## RECORDS FOR THE TASK
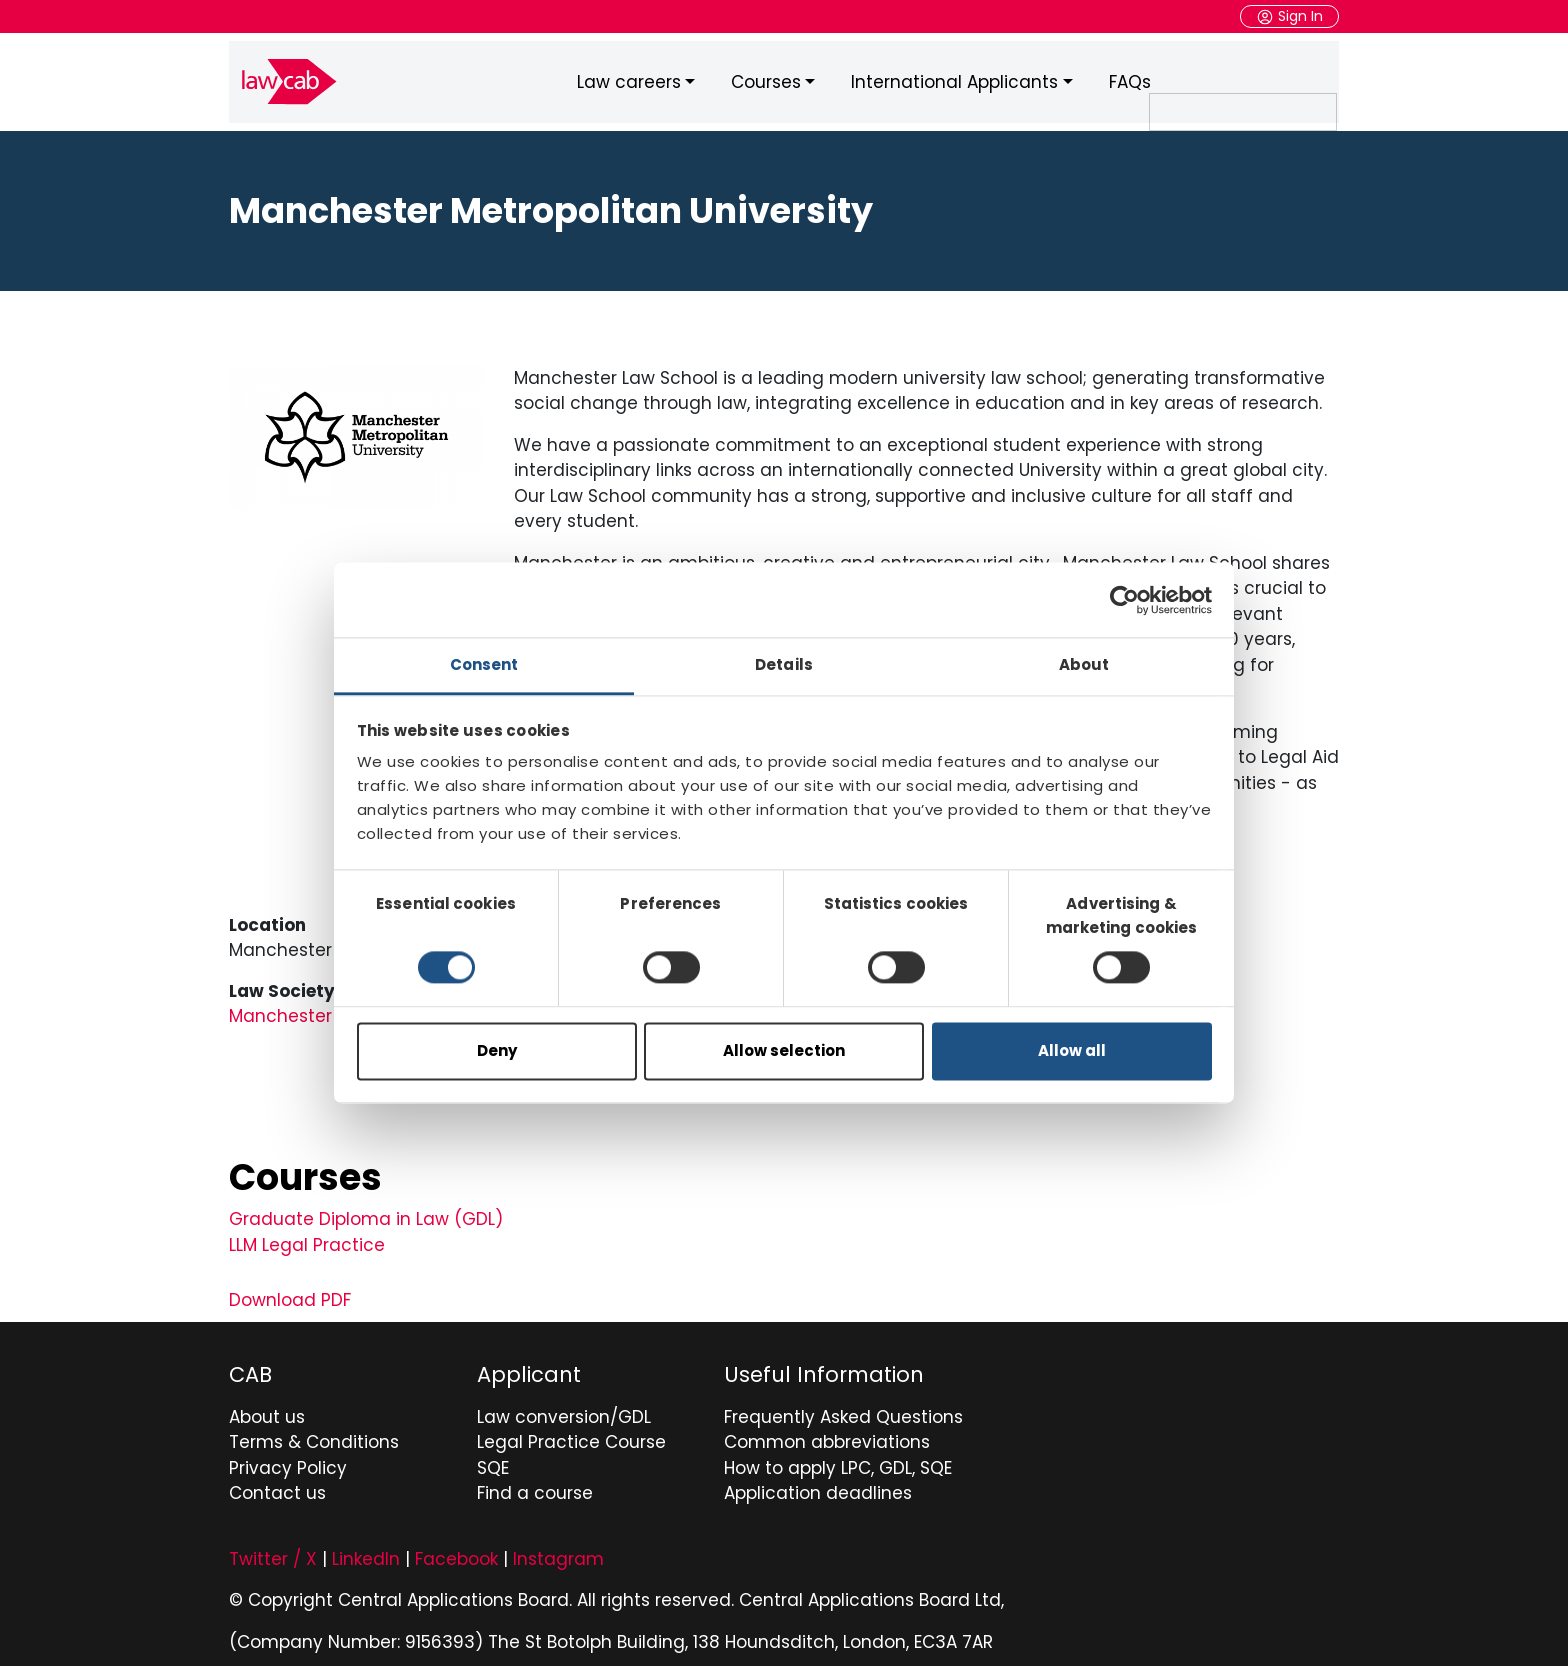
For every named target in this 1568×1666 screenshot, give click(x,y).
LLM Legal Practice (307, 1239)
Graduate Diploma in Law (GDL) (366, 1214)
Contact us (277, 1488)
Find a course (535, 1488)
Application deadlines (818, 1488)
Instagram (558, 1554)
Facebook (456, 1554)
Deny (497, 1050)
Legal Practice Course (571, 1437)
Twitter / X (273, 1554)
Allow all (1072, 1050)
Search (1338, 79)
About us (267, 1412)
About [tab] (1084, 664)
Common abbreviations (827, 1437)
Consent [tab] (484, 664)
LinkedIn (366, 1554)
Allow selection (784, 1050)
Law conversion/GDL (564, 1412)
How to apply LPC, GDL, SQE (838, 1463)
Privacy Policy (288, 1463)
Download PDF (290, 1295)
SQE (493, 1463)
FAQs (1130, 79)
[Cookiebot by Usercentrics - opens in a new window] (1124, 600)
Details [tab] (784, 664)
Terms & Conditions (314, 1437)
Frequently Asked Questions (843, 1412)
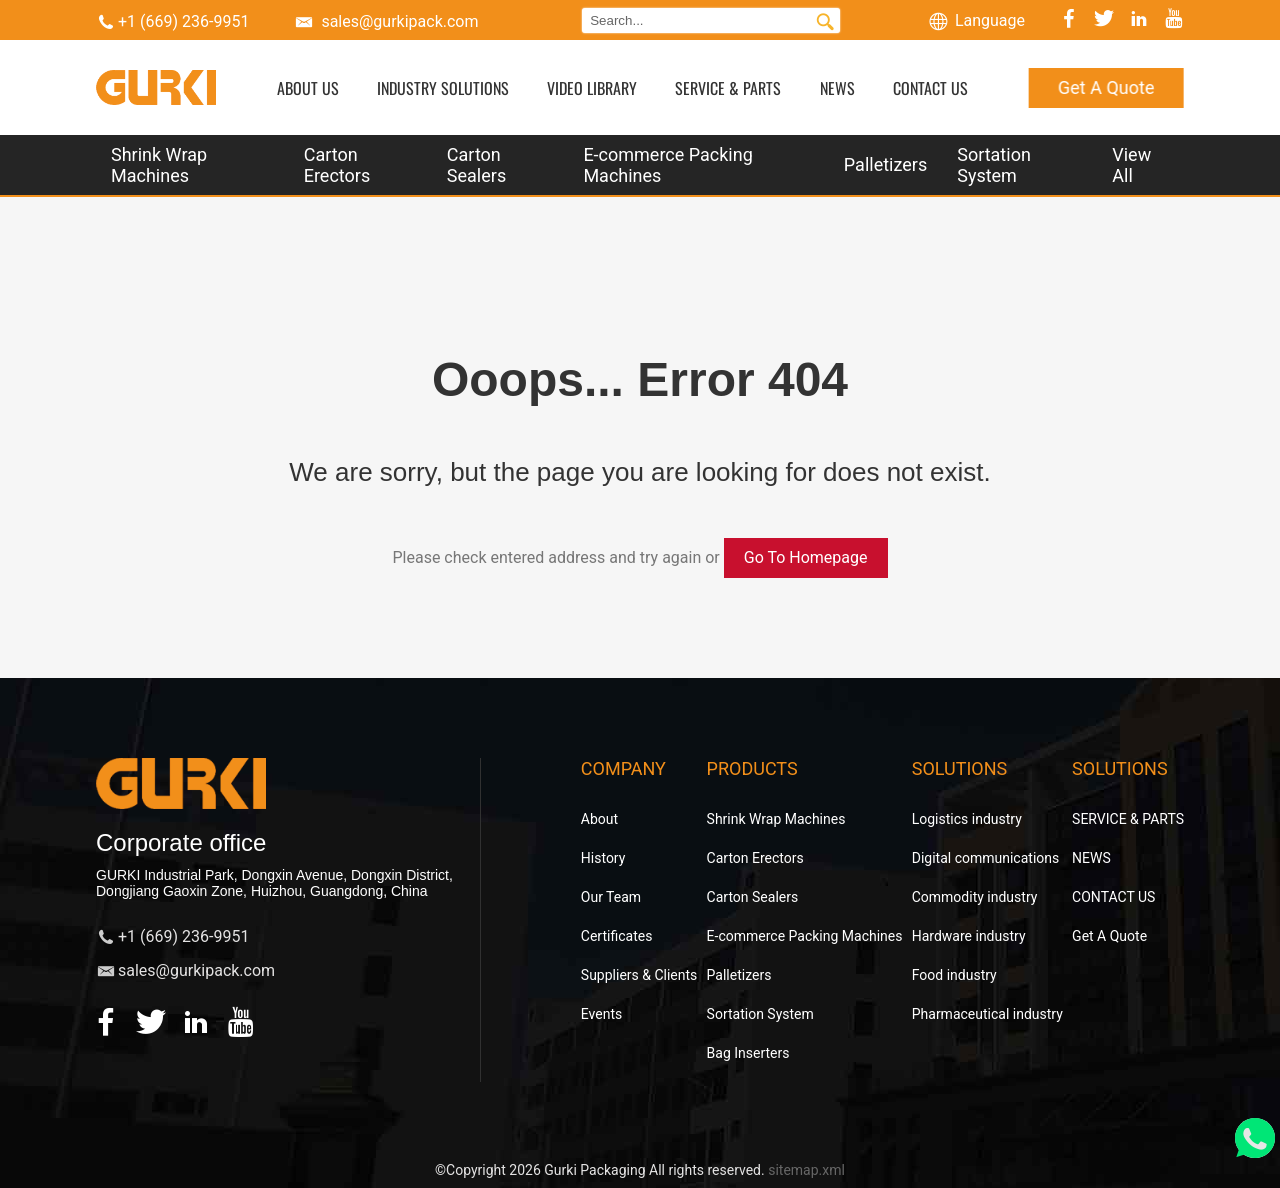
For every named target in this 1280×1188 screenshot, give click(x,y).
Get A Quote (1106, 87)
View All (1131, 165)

## EXERCISE BRIEF
Skipping the pictures, output the entries exactly as they appear above.

## RESULT
For every named target in this 1568×1666 screenshot, give click(x,y).
LLM Legal Practice (307, 1239)
Graduate Diploma in Law (GDL) (366, 1214)
Contact us (277, 1488)
Find a course (535, 1488)
Application deadlines (818, 1488)
Instagram (558, 1554)
Facebook (456, 1554)
Deny (497, 1050)
Legal Practice Course (571, 1437)
Twitter / X (273, 1554)
Allow all (1072, 1050)
Search (1338, 79)
About us (267, 1412)
About [tab] (1084, 664)
Common abbreviations (827, 1437)
Consent [tab] (484, 664)
LinkedIn (366, 1554)
Allow selection (784, 1050)
Law conversion/GDL (564, 1412)
How to apply LPC, GDL, SQE (838, 1463)
Privacy Policy (288, 1463)
Download PDF (290, 1295)
SQE (493, 1463)
FAQs (1130, 79)
[Cookiebot by Usercentrics - opens in a new window] (1124, 600)
Details [tab] (784, 664)
Terms & Conditions (314, 1437)
Frequently Asked Questions (843, 1412)
For every named target in this 1280×1188 screenshot, give click(x,y).
Get A Quote (1106, 87)
View All (1131, 165)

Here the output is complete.